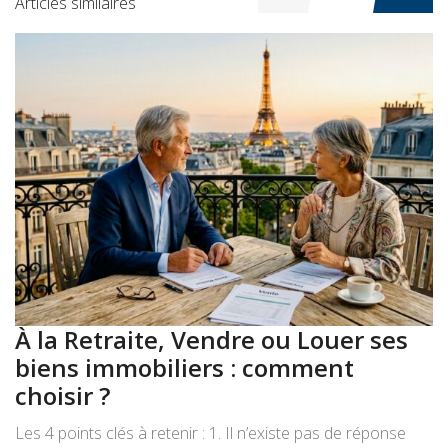
Articles similaires
À la Retraite, Vendre ou Louer ses
A
biens immobiliers : comment
:
choisir ?
a
Les 4 points clés à retenir : 1. Il n’existe pas de réponse
Le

Problem to solve:
Repeat the material exactly and drop each image.

Exercise answer:
Articles similaires
À la Retraite, Vendre ou Louer ses
A
biens immobiliers : comment
:
choisir ?
a
Les 4 points clés à retenir : 1. Il n’existe pas de réponse
Le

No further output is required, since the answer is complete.